Lab 4
Aim
Welcome to lab 4. This is worth 10% (100 points) and you can drop your lowest lab out of six.
By the end of this week’s lab, you will be able to:
- Make your own .RmD report.
- Feel comfortable reading in and filtering data
- Feel comfortable with the core regression commands.
- Understand in-text math equations, inline code and hidden code chunks
This is a TWO WEEK LAB. You only have two lab sessions (today and next week) working on this during class. You need to finish writing up by the following Tuesday (23:59pm) e.g. just before Lab 4 starts.
0.3.1 Need help?
REMEMBER THAT EVERY TIME YOU RE-OPEN R-STUDIO YOU NEED TO RE-RUN ALL YOUR CODE CHUNKS. The easiest way to do this is to press the “Run All” button (see the Run menu at the top right of your script)

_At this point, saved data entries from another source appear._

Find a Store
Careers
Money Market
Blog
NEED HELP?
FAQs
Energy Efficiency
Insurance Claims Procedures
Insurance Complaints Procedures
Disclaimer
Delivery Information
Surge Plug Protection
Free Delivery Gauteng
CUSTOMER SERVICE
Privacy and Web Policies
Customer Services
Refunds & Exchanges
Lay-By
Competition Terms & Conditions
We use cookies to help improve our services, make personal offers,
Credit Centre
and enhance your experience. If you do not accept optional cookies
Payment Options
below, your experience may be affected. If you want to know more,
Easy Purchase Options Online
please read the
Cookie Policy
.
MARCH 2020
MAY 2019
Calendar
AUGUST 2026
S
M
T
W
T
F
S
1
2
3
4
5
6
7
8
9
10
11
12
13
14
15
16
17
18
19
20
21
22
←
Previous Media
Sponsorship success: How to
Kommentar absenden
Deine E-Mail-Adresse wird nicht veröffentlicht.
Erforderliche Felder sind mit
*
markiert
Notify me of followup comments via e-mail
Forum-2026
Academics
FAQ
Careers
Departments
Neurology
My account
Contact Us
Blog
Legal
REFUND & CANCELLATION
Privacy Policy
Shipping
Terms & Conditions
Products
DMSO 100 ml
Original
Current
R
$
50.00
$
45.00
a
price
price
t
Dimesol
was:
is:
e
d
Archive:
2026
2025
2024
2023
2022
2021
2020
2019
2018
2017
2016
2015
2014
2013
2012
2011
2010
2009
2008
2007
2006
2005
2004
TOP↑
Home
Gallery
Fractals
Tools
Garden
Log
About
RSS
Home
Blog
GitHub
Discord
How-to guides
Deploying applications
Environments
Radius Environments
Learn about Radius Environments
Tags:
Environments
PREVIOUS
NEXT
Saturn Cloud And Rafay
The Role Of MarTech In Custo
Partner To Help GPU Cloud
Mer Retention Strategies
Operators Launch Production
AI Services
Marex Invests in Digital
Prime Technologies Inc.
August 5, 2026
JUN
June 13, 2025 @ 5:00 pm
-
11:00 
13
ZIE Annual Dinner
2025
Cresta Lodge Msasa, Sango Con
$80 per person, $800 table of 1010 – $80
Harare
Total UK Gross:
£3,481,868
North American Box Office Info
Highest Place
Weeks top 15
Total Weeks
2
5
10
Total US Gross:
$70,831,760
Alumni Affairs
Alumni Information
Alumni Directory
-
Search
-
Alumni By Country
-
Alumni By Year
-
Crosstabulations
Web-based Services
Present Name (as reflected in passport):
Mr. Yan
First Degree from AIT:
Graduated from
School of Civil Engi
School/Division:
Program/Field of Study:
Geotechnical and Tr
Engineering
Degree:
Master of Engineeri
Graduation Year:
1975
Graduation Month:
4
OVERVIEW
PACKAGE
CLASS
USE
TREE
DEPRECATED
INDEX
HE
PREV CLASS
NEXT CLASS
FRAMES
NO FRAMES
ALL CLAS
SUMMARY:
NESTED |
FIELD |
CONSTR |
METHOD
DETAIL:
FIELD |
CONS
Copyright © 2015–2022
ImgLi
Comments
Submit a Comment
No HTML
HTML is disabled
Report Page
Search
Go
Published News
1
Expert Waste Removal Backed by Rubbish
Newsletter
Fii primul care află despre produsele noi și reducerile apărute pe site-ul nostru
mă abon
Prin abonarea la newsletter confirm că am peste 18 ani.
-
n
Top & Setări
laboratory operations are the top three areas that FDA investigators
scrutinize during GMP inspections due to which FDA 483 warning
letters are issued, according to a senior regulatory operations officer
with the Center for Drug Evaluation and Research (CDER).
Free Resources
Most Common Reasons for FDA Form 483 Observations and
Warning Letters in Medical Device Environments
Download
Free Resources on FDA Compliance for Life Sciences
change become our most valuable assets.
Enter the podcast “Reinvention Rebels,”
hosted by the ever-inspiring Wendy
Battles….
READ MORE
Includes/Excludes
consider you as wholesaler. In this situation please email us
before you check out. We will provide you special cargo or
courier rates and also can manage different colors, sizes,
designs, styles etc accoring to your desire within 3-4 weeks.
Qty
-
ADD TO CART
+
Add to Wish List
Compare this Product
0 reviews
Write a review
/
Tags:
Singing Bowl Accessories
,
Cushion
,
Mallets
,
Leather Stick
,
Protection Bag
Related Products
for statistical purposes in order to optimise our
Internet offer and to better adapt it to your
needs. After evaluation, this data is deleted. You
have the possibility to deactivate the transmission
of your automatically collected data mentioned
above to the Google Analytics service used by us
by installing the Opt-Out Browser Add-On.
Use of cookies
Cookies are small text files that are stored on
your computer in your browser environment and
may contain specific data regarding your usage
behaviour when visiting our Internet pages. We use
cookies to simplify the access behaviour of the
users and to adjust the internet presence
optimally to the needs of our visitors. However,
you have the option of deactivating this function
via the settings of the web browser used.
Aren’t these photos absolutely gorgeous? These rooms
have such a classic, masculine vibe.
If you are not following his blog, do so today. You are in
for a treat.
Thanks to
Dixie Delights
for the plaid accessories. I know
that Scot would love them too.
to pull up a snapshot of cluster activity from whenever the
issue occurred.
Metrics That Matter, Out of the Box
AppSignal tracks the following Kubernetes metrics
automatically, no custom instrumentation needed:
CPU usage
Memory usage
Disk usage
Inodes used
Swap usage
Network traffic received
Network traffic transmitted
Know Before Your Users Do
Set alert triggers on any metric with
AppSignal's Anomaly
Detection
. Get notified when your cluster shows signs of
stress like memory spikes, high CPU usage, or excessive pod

Code won’t knit? Struggling? Have a question? See the help page here: Help!
The maximum time this lab should take is about 9-10 hrs of your time (e.g 4-5 hrs each week).
1. Set up (DON’T SKIP)
[Step 1.1] Create a project for Lab 4
If you are using the POSIT Cloud (AKA R-Studio online), log-in and make a new project for lab 3 using Tutorial 1B
If you are using R-Studio on your own computer/laptop, log in and make a new project for lab 3 using T1_ProjectsDesktop. To open/re-open your project, look in the STAT462/Lab3 folder on your computer and double click the .RProj file (I often rename it something like OPENTHIS.RProj)
[Step 1.2] Create your own lab report (NEW)
-
This week you will be creating your own reports using the tutorial below, rather than downloading my template from canvas:
You can choose whether you want an rmdformats templates or to make/tweak your own (the tutorial link gives both options).
You must have a floating table of contents.
You must save your lab report as STAT-462_Lab4_EMAILID.Rmd** (e.g.STAT-462_Lab4_hlg5155.Rmd)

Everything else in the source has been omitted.